━━ EXERCISE INPUTS
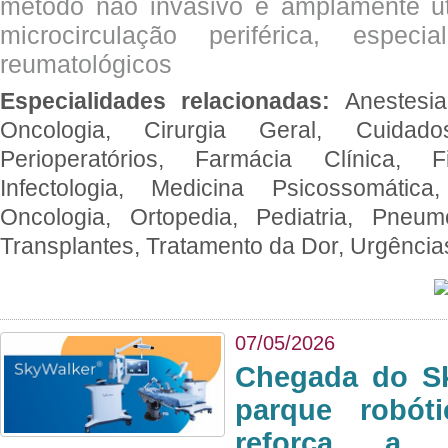
método não invasivo e amplamente ut
microcirculação periférica, espec
reumatológicos
Especialidades relacionadas:
Anestesia
Oncologia, Cirurgia Geral, Cuidado
Perioperatórios, Farmácia Clínica, Fi
Infectologia, Medicina Psicossomática,
Oncologia, Ortopedia, Pediatria, Pneumo
Transplantes, Tratamento da Dor, Urgênci
07/05/2026
Chegada do Sk
parque robót
reforça a c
━━━━
#### GOAL OF THE EXERCISE:
The expected answer is one number: how many lines above contain "Oncologia".

#### OUTPUT:
2